8.8 — Joan Didion, “On Keeping a Notebook,” 1966. L. B.
8.7 — Umberto Ecco, “Swallowing the cell phone,” 2008. B.
8.6 — Brian Doyle, “Joyas Voladoras,” 2004. L. B.
8.4 — Joan Didion, “Los Angeles Notebook,” 1968. L. B.
8.3 — Ralph Waldo Emerson, “Self-Reliance,” 1841. L. B.
8.3 — Chuck Kloisterman, “I Assume It’s Going to Be Fun,” 2009. L. B.
8.3 — Cynthia Ozick, “Existing Things,” 1996.
8.3 — Amanda Montell, “Repeat After Me … ,” 2021. B.
8.0 — David Sedaris, “Chipped Beef,” 1997. B.
7.9 — EB White, “Here Is New York," 1949. L. B.
7.7 — Brian Doyle, “The Greatest Nature Essay Ever,” 2008. L. B.
7.6 — Ralph Waldo Emerson, “The Poet,” 1844. L. B.
7.5 — Sven Birkets, “Brave Face,” 2007. B.
7.4 — Umberto Ecco, “Is Harry Potter Bad for Adults?,” 2003. B.
7.3 — Roxanne Gay, “On Sitting,” 2018.
7.3 — Benjamin Labatut, “The Gods of Logic,” 2024. B.
7.2 — Joan Didion, “I Can’t Get That Monster Out Of My Head,” 1964. L. B.
7.2 — Leslie Jamison, “Rehearsals,” 2019. L. B.
7.1 — Jia Tolentino, “The Pitfalls and the Potentials of New Minimalism,” 2020, L.
7.0 — David Foster Wallace, “David Lynch Keeps His Head,” 1996. L. B.
6.8 — Ursula Le Guin, “[Review of] Margaret Atwood: Moral Disorder,” 2006. L. B.
6.8 — Ilan Stevens, “Dictionary Days,” 2005. B.
6.8 — Zadie Smith, “The American Exception,” 2020. L. B.
6.5 — Umberto Ecco, “More thoughts on cell phones,” 2005. B.
6.5 — Manvir Singh, “Don’t Believe What They’re Telling You…” 2024. L.
6.3 — John McPhee, “Draft No. 4,” 2013. L. B.
6.3 — John McPhee, “Structure,” 2013. L. B.
6.2 — Ursula Le Guin, “Staying Awake,” 2008. L. B.
6.2 — Phillip Lopate, “Portrait of My Body,” 1996. L. B.
6.0 — Carl H. Klaus, “Towards a Collective Poetics of Essays,” 2012. B.
5.9 — Zadie Smith, “Something to Do,” 2020. B.
5.8 — Mary Cappello, “Tactless,” 2010. B.
5.5 — Susan Sontag, “Against Interpretation,” 1966. L. B.

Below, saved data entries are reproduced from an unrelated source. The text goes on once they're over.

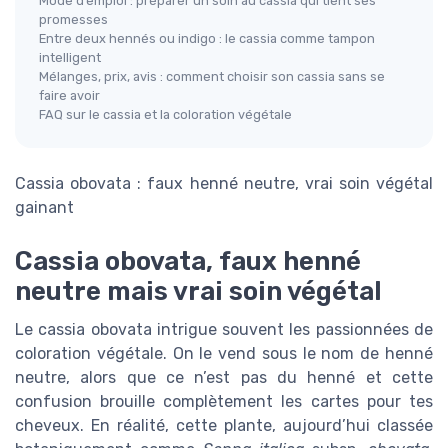
Mode d’emploi : préparer un soin au cassia qui tient ses
promesses
Entre deux hennés ou indigo : le cassia comme tampon
intelligent
Mélanges, prix, avis : comment choisir son cassia sans se
faire avoir
FAQ sur le cassia et la coloration végétale
Cassia obovata : faux henné neutre, vrai soin végétal
gainant
Cassia obovata, faux henné
neutre mais vrai soin végétal
Le cassia obovata intrigue souvent les passionnées de
coloration végétale. On le vend sous le nom de henné
neutre, alors que ce n’est pas du henné et cette
confusion brouille complètement les cartes pour tes
cheveux. En réalité, cette plante, aujourd’hui classée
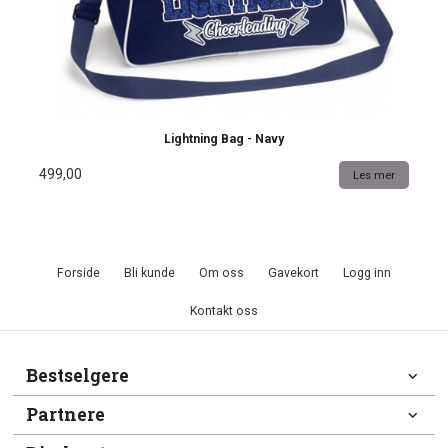
Lightning Bag - Navy
499,00
Les mer
Forside
Bli kunde
Om oss
Gavekort
Logg inn
Kontakt oss
Bestselgere
Partnere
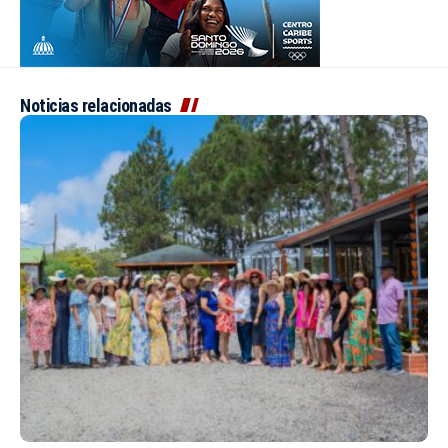
Noticias relacionadas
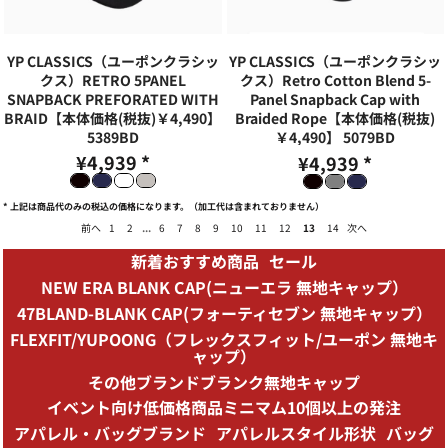
YP CLASSICS（ユーポンクラシッ
YP CLASSICS（ユーポンクラシッ
クス）RETRO 5PANEL
クス）Retro Cotton Blend 5-
SNAPBACK PREFORATED WITH
Panel Snapback Cap with
BRAID【本体価格(税抜)￥4,490】
Braided Rope【本体価格(税抜)
5389BD
￥4,490】
5079BD
¥4,939
*
¥4,939
*
* 上記は商品代のみの税込の価格になります。（加工代は含まれておりません）
前へ
1
2
...
6
7
8
9
10
11
12
13
14
次へ
新着おすすめ商品
セール
NEW ERA BLANK CAP(ニューエラ 無地キャップ）
47BLAND-BLANK CAP(フォーティセブン 無地キャップ）
FLEXFIT/YUPOONG（フレックスフィット/ユーポン 無地キ
ャップ）
その他ブランドブランク無地キャップ
イベント向け低価格商品ミニマム10個以上の発注
アパレル・バッグブランド
アパレルスタイル形状
バッグ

L = Link to read the essay online.
B = Book of essays that includes this essay.
As I write reviews, the essay titles will get hyperlinks.


FAQ


How does the scoring system work?

The goal of Essay Architecture is to show you the secret architecture of great essays. After reading thousands of drafts and essays, I’ve noticed these 27 patterns across the medium. All of these concepts already exist, but I put them into an architectural hierarchy and created a rubric to score each pattern 1 out of 5 (from missing to mastery).

Each essay gets a score out of 135, which is converted to a 1-10 scale. I’d say anything over a 7.8 is great, and anything over a 5.5 is good (I won’t list anything that’s not good).

The score is a proxy for “formal completeness.” It indicates its well-roundedness. How well does it cover all the known components that great essays are known to have? Some famous writers are masters in some formal elements, but weaker in others. This system aims to be blind to history, culture, politics, and gender. It holds no heroes. It defines a quality standard, which is vanishingly rare in our culture.


Isn’t quality subjective?

Well, yes and no. Of course, every reader is different. There’s no telling how someone will respond to an essay at a personal, cultural, or moral level. But when it comes to formal qualities (idea, form, and voice) we can analyze any essay from the same rubric.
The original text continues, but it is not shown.